Compensation Committee Analysis
- Composition: All independent directors; expected FY2026 members—Bruce Taten (Chair), Bryan Ingram, Michele Klein.
- Consultant: Compensia engaged as independent advisor; Committee independence reaffirmed annually.
- Interlocks: None—no officer/employee service by members; no cross-compensation committee service by AVNW executives.
- Risk practices: Clawbacks, capped AIP payouts (≤200%), overlapping PSU performance periods; prohibition on hedging/pledging.
Director Compensation Structure Analysis (Mix & Trends)
| Year | Cash Fees ($) | Stock Awards ($) | Total ($) |
|---|---|---|---|
| FY2024 | 67,500 | 119,893 | 187,393 |
| FY2025 | 70,000 | 119,998 | 189,998 |
- Mix: Cash retainer plus committee fees; annual RSU grant (~$120k). No meeting fees; limited, targeted one-time Audit awards (not applicable to Mr. Taten).
- Year-over-year: Slight cash increase (~$2.5k) consistent with committee assignments; equity grant value maintained.
Say‑on‑Pay & Shareholder Feedback
| Year | Approval % |
|---|---|
| 2023 (reported in 2024 proxy) | 98.4% |
| 2024 (reported in 2025 proxy) | 97.3% |
- Frequency: Annual Say‑on‑Pay; Board recommends continuing annual votes.
Compensation Peer Group (Benchmarking)
- FY2025 peer group (21 companies) positioned around median revenue; changes included adding Applied Optoelectronics, Clearfield, CTS, Daktronics, EACO, Knowles, NETGEAR, NetScout Systems, PAR Technology; removed Airspan Networks, CalAmp, Casa Systems, DZS, Inseego, InterDigital, KVH Industries due to decreased revenue.
- FY2024 peer group (19 companies) reflected similar industry scope; changes vs prior year documented.
RED FLAGS
- Related party/transactions: None involving Mr. Taten disclosed.
- Pledging/hedging: Prohibited by policy; no pledging noted.

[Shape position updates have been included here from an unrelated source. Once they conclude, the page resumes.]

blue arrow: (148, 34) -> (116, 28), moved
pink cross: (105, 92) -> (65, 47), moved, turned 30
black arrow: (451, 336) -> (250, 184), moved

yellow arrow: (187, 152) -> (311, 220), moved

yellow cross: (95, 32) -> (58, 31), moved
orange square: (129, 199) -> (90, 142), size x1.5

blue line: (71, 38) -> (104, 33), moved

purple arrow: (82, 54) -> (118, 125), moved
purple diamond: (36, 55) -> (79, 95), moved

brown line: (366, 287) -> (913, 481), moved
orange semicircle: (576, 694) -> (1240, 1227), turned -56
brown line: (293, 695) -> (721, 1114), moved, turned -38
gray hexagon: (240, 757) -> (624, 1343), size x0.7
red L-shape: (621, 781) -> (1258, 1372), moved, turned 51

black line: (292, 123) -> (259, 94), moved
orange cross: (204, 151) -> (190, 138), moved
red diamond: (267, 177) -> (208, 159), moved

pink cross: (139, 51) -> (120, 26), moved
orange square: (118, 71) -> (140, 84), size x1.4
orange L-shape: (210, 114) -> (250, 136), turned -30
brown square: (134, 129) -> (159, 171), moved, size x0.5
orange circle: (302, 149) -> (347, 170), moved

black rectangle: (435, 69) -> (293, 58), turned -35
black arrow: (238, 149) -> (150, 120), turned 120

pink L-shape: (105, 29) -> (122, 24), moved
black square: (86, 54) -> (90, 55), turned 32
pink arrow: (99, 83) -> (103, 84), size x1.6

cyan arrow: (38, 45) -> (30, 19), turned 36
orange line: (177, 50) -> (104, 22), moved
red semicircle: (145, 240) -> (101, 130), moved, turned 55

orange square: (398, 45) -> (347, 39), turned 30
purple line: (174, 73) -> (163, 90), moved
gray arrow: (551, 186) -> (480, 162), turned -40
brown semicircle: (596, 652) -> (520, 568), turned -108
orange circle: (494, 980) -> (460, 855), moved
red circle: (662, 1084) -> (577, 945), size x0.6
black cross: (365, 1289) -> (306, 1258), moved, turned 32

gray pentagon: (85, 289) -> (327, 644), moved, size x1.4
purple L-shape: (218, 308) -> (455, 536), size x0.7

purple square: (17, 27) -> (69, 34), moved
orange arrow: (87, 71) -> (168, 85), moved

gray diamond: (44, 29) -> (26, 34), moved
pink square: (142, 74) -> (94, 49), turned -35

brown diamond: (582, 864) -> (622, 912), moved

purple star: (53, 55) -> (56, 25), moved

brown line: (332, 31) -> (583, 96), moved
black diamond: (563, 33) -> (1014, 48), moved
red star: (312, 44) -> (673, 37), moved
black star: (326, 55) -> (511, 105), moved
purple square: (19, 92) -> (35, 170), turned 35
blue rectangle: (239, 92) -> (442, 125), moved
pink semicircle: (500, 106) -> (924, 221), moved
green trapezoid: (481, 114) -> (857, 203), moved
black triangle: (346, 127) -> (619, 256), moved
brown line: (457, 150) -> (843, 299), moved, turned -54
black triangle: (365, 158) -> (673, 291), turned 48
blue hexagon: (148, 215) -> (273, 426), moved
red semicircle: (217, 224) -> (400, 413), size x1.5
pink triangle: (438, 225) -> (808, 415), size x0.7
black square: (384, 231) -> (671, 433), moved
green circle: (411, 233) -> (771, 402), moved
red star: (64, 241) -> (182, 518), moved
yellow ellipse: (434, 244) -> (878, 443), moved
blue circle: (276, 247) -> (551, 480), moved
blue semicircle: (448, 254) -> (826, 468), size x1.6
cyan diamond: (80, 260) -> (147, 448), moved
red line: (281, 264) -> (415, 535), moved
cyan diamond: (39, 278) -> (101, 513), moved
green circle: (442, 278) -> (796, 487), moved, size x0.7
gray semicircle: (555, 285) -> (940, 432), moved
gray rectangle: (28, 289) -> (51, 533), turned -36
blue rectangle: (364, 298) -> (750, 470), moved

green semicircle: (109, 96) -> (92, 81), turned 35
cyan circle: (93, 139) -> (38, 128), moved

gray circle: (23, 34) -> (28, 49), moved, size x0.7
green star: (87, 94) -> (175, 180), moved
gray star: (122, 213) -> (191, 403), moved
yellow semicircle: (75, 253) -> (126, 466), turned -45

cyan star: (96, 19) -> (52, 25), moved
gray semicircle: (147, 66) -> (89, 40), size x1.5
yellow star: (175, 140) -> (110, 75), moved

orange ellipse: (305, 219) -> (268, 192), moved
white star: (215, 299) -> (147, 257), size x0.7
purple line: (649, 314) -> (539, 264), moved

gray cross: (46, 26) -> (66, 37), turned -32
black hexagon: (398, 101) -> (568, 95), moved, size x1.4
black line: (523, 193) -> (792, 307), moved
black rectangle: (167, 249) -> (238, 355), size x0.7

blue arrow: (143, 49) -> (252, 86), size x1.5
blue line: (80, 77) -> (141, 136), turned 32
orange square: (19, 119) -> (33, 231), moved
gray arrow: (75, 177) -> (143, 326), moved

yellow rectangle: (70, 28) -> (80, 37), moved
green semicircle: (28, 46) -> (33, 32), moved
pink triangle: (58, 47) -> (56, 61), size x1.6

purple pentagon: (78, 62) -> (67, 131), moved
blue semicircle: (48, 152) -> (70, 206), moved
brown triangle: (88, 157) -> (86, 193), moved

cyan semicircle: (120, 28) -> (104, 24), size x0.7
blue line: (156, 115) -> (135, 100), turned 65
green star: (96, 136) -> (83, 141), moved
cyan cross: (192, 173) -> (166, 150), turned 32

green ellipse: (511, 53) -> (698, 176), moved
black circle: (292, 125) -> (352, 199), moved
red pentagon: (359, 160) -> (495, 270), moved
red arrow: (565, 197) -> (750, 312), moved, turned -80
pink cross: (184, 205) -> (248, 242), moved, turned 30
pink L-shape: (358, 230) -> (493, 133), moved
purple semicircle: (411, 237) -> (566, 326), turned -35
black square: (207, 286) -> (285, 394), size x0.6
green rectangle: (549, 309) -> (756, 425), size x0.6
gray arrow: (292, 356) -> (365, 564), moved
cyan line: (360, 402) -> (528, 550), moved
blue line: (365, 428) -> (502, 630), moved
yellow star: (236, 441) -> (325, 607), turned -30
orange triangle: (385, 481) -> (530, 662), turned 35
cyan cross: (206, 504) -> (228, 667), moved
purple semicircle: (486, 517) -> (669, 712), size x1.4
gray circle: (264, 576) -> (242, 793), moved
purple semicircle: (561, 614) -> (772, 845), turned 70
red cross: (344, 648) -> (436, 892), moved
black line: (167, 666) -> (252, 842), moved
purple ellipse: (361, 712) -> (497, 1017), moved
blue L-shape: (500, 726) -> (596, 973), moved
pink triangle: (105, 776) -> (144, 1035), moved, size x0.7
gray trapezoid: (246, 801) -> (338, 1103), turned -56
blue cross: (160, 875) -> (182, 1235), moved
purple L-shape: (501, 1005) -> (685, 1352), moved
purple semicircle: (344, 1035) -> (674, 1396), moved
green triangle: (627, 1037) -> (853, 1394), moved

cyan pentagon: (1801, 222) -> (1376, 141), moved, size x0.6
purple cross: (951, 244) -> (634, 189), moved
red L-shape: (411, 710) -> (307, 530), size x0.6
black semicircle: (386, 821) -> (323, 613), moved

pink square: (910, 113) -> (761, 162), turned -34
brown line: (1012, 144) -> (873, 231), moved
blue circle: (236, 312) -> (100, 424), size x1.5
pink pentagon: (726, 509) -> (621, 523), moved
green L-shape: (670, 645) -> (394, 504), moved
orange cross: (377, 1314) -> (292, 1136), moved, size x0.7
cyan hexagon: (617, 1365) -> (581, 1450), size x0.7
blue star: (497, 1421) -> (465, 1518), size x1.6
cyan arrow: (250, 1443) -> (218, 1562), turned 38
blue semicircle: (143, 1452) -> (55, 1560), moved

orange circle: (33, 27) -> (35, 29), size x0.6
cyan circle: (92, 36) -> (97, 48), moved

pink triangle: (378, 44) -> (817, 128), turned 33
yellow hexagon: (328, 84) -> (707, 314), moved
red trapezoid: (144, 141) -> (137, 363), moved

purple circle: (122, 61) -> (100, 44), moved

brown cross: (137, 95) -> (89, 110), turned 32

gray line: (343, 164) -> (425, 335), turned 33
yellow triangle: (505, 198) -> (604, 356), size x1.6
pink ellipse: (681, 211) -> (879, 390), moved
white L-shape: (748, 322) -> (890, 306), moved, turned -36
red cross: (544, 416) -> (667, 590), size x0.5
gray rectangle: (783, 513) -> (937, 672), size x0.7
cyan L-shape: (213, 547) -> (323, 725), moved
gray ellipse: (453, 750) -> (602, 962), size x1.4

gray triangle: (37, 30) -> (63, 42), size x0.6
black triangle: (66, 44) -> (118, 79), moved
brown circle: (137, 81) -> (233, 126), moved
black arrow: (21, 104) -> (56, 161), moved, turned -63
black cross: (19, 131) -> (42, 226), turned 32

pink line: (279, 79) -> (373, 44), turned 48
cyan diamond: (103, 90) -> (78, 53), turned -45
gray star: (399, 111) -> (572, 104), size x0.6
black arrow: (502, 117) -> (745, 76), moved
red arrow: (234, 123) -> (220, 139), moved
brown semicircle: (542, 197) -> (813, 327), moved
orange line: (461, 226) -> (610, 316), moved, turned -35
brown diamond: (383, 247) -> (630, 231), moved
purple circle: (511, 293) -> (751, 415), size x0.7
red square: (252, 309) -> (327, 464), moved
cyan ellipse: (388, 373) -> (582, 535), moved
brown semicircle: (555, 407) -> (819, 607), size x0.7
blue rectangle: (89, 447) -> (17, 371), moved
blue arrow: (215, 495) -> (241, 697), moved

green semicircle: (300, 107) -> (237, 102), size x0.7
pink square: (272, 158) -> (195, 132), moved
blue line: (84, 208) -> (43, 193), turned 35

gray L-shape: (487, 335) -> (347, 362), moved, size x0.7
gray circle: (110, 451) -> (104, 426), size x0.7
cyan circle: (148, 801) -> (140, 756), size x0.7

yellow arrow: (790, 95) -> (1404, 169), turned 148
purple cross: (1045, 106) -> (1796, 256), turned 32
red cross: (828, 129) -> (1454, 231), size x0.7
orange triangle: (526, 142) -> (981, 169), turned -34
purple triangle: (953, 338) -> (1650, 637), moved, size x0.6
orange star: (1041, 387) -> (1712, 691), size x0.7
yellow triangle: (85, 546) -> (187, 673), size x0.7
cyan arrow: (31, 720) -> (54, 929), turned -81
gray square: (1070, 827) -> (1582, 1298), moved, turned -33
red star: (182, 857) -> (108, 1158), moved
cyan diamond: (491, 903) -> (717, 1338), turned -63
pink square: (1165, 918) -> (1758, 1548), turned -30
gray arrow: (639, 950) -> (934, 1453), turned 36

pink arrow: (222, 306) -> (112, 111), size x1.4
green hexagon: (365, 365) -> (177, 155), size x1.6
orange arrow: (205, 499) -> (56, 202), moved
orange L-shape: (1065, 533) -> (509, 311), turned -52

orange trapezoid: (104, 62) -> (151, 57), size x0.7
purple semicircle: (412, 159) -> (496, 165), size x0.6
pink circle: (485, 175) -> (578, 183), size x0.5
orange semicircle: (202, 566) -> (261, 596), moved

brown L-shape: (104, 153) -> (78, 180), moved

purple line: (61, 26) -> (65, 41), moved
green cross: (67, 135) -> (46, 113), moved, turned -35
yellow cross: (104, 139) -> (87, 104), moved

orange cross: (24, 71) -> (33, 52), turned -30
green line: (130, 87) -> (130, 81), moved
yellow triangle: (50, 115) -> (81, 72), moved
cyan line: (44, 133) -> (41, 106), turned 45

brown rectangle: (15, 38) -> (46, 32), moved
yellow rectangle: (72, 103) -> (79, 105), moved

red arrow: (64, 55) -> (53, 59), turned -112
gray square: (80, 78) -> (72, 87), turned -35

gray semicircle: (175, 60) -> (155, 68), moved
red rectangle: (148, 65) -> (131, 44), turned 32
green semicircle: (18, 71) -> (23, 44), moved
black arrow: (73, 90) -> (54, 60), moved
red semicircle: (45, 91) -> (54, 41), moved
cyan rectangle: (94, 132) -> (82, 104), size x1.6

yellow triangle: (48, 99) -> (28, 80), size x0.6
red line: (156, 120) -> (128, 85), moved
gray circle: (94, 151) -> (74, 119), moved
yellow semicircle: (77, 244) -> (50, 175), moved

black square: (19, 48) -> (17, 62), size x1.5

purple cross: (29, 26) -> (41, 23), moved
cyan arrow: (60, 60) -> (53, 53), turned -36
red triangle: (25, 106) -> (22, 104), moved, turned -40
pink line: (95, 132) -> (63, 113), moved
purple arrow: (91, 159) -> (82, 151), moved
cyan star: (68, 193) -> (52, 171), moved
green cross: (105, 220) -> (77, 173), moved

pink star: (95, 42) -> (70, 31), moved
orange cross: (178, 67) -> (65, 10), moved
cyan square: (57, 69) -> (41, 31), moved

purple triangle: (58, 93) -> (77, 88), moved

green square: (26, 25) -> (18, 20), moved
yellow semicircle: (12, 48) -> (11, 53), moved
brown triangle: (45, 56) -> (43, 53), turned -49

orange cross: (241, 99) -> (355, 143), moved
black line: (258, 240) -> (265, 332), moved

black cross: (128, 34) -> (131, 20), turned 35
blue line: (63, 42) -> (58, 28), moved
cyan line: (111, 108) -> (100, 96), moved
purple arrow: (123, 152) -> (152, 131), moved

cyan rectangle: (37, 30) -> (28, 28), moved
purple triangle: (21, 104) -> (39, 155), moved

- Option repricing/tax gross-ups: Not practiced; clawback policy in place.
- Attendance: No low-attendance concerns disclosed (≥75% threshold met).
- CFO transition (2025): Monitor governance continuity; not director-specific.
Overall signal: Strong governance alignment—independence, active committee leadership, disciplined pay-for-performance, high shareholder support, and no disclosed conflicts tied to Mr. Taten.